►

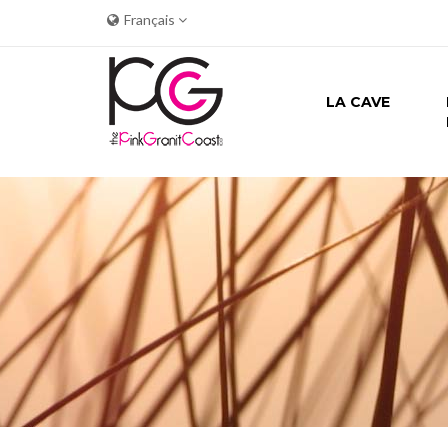
Français
LA CAVE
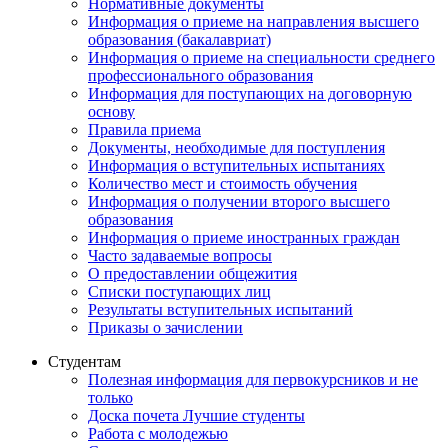
Нормативные документы
Информация о приеме на направления высшего
образования (бакалавриат)
Информация о приеме на специальности среднего
профессионального образования
Информация для поступающих на договорную
основу
Правила приема
Документы, необходимые для поступления
Информация о вступительных испытаниях
Количество мест и стоимость обучения
Информация о получении второго высшего
образования
Информация о приеме иностранных граждан
Часто задаваемые вопросы
О предоставлении общежития
Списки поступающих лиц
Результаты вступительных испытаний
Приказы о зачислении
Студентам
Полезная информация для первокурсников и не
только
Доска почета Лучшие студенты
Работа с молодежью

◄

▸ **Your instructions**
Only the lines from the one with "Нормативные документы" through the end of the records above are to be copied, exactly as written.

▸ **Answer box**
Нормативные документы
Информация о приеме на направления высшего
образования (бакалавриат)
Информация о приеме на специальности среднего
профессионального образования
Информация для поступающих на договорную
основу
Правила приема
Документы, необходимые для поступления
Информация о вступительных испытаниях
Количество мест и стоимость обучения
Информация о получении второго высшего
образования
Информация о приеме иностранных граждан
Часто задаваемые вопросы
О предоставлении общежития
Списки поступающих лиц
Результаты вступительных испытаний
Приказы о зачислении
Студентам
Полезная информация для первокурсников и не
только
Доска почета Лучшие студенты
Работа с молодежью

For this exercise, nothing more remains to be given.